# Work instructions
Your output should reproduce each entry exactly, with none of its pictures.

_ _ _ _ _

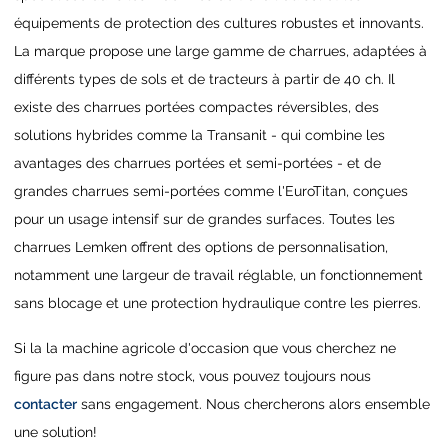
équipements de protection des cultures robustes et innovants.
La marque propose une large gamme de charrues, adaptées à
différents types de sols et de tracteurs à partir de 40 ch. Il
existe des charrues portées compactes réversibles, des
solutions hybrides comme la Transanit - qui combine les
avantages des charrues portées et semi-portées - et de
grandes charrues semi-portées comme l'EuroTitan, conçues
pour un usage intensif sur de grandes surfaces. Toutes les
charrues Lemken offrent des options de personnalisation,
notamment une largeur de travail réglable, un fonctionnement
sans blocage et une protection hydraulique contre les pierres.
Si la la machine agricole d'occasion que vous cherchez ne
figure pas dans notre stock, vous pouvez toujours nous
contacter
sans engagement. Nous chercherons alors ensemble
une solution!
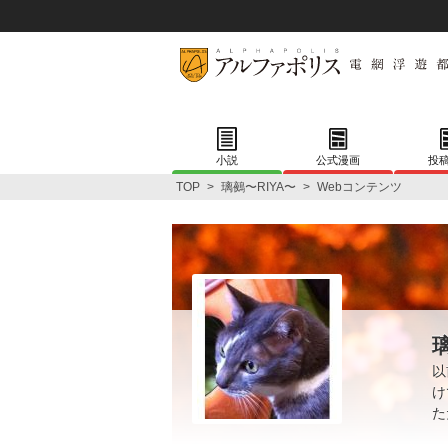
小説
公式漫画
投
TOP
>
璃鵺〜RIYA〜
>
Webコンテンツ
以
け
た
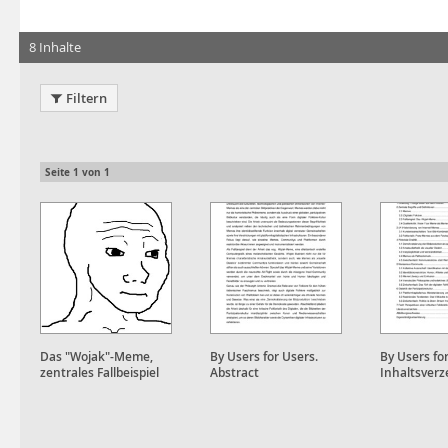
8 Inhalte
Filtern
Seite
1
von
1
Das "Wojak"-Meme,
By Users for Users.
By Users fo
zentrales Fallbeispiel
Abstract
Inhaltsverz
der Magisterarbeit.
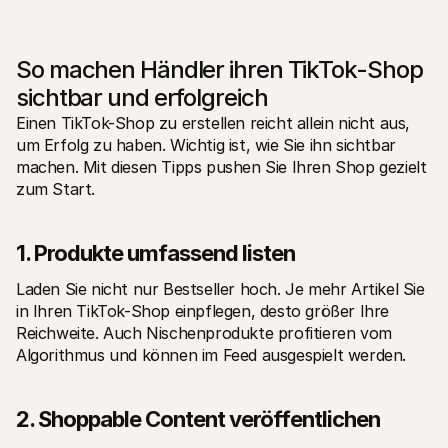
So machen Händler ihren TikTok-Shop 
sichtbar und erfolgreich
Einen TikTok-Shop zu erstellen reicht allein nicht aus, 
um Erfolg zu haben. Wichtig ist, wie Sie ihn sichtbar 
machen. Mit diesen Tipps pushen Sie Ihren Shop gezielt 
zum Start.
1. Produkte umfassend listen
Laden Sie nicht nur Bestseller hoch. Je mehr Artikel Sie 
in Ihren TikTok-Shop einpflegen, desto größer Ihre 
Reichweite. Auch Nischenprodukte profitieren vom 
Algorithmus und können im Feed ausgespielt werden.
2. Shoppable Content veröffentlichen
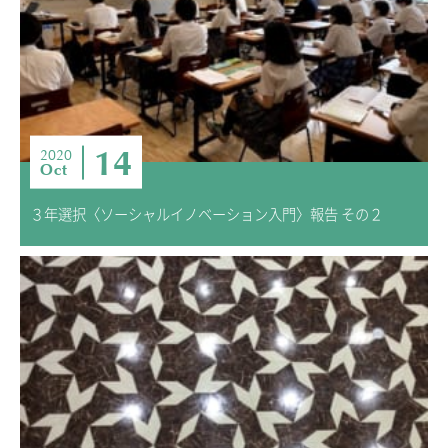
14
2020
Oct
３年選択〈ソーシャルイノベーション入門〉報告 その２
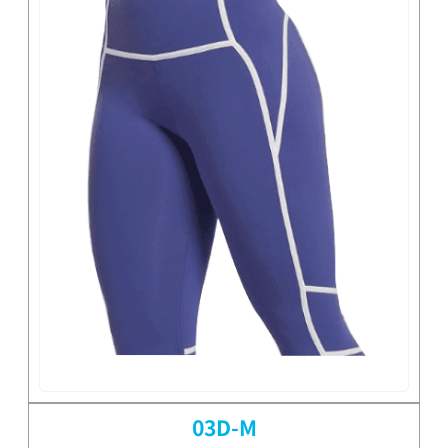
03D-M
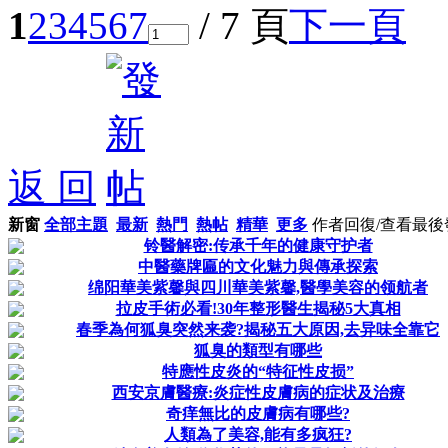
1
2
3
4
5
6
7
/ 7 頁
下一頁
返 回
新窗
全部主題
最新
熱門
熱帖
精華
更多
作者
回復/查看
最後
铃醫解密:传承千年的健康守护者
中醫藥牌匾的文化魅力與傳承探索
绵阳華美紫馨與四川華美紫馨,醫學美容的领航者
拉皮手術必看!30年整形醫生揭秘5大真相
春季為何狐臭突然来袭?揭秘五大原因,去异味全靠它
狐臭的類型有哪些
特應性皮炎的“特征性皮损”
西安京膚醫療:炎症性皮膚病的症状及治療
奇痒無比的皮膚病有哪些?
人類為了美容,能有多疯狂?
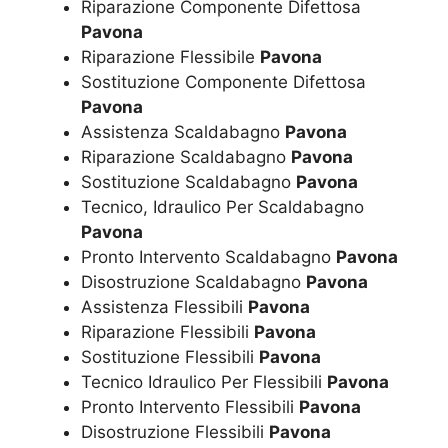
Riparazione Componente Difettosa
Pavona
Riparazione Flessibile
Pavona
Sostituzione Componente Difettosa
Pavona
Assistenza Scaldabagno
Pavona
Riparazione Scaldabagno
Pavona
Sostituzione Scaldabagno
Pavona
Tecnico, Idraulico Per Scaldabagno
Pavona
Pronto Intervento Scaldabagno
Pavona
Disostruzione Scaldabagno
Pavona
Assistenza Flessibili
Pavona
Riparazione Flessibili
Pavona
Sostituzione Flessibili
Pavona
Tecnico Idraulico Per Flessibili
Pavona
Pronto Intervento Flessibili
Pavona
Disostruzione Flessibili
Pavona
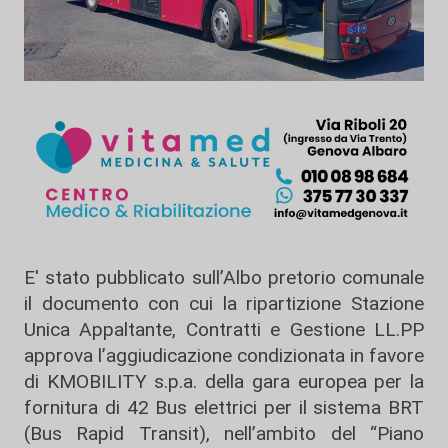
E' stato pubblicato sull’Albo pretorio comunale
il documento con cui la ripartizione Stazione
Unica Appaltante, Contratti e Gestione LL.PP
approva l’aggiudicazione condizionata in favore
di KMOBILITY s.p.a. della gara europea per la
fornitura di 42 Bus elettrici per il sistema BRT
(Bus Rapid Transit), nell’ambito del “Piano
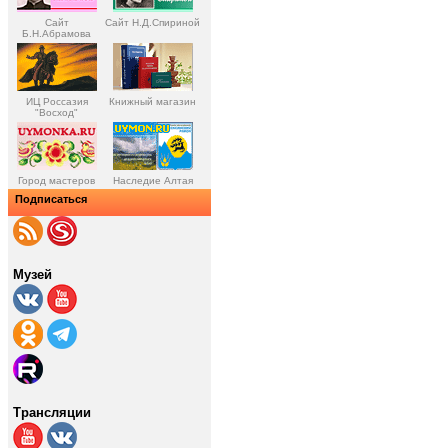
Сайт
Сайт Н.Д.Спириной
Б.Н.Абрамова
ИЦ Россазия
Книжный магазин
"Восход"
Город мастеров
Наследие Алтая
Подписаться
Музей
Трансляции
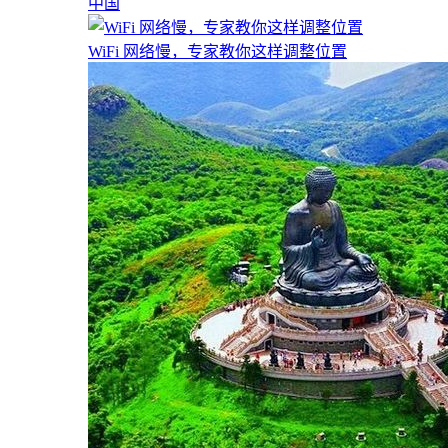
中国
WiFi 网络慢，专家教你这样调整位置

_ _ _ _ _

# Your response
équipements de protection des cultures robustes et innovants.
La marque propose une large gamme de charrues, adaptées à
différents types de sols et de tracteurs à partir de 40 ch. Il
existe des charrues portées compactes réversibles, des
solutions hybrides comme la Transanit - qui combine les
avantages des charrues portées et semi-portées - et de
grandes charrues semi-portées comme l'EuroTitan, conçues
pour un usage intensif sur de grandes surfaces. Toutes les
charrues Lemken offrent des options de personnalisation,
notamment une largeur de travail réglable, un fonctionnement
sans blocage et une protection hydraulique contre les pierres.
Si la la machine agricole d'occasion que vous cherchez ne
figure pas dans notre stock, vous pouvez toujours nous
contacter
sans engagement. Nous chercherons alors ensemble
une solution!
小説
公式漫画
投
TOP
>
璃鵺〜RIYA〜
>
Webコンテンツ
以
け
た
8 Inhalte
Filtern
Seite
1
von
1
Das "Wojak"-Meme,
By Users for Users.
By Users fo
zentrales Fallbeispiel
Abstract
Inhaltsverz
der Magisterarbeit.
So machen Händler ihren TikTok-Shop 
sichtbar und erfolgreich
Einen TikTok-Shop zu erstellen reicht allein nicht aus, 
um Erfolg zu haben. Wichtig ist, wie Sie ihn sichtbar 
machen. Mit diesen Tipps pushen Sie Ihren Shop gezielt 
zum Start.
1. Produkte umfassend listen
Laden Sie nicht nur Bestseller hoch. Je mehr Artikel Sie 
in Ihren TikTok-Shop einpflegen, desto größer Ihre 
Reichweite. Auch Nischenprodukte profitieren vom 
Algorithmus und können im Feed ausgespielt werden.
2. Shoppable Content veröffentlichen
14
2020
Oct
３年選択〈ソーシャルイノベーション入門〉報告 その２
03D-M
1
2
3
4
5
6
7
/ 7 頁
下一頁
返 回
新窗
全部主題
最新
熱門
熱帖
精華
更多
作者
回復/查看
最後
铃醫解密:传承千年的健康守护者
中醫藥牌匾的文化魅力與傳承探索
绵阳華美紫馨與四川華美紫馨,醫學美容的领航者
拉皮手術必看!30年整形醫生揭秘5大真相
春季為何狐臭突然来袭?揭秘五大原因,去异味全靠它
狐臭的類型有哪些
特應性皮炎的“特征性皮损”
西安京膚醫療:炎症性皮膚病的症状及治療
奇痒無比的皮膚病有哪些?
人類為了美容,能有多疯狂?
Riparazione Componente Difettosa
Pavona
Riparazione Flessibile
Pavona
Sostituzione Componente Difettosa
Pavona
Assistenza Scaldabagno
Pavona
Riparazione Scaldabagno
Pavona
Sostituzione Scaldabagno
Pavona
Tecnico, Idraulico Per Scaldabagno
Pavona
Pronto Intervento Scaldabagno
Pavona
Disostruzione Scaldabagno
Pavona
Assistenza Flessibili
Pavona
Riparazione Flessibili
Pavona
Sostituzione Flessibili
Pavona
Tecnico Idraulico Per Flessibili
Pavona
Pronto Intervento Flessibili
Pavona
Disostruzione Flessibili
Pavona
E' stato pubblicato sull’Albo pretorio comunale
il documento con cui la ripartizione Stazione
Unica Appaltante, Contratti e Gestione LL.PP
approva l’aggiudicazione condizionata in favore
di KMOBILITY s.p.a. della gara europea per la
fornitura di 42 Bus elettrici per il sistema BRT
(Bus Rapid Transit), nell’ambito del “Piano
Сайт
Сайт Н.Д.Спириной
Б.Н.Абрамова
ИЦ Россазия
Книжный магазин
"Восход"
Город мастеров
Наследие Алтая
Подписаться
Музей
Трансляции
中国
WiFi 网络慢，专家教你这样调整位置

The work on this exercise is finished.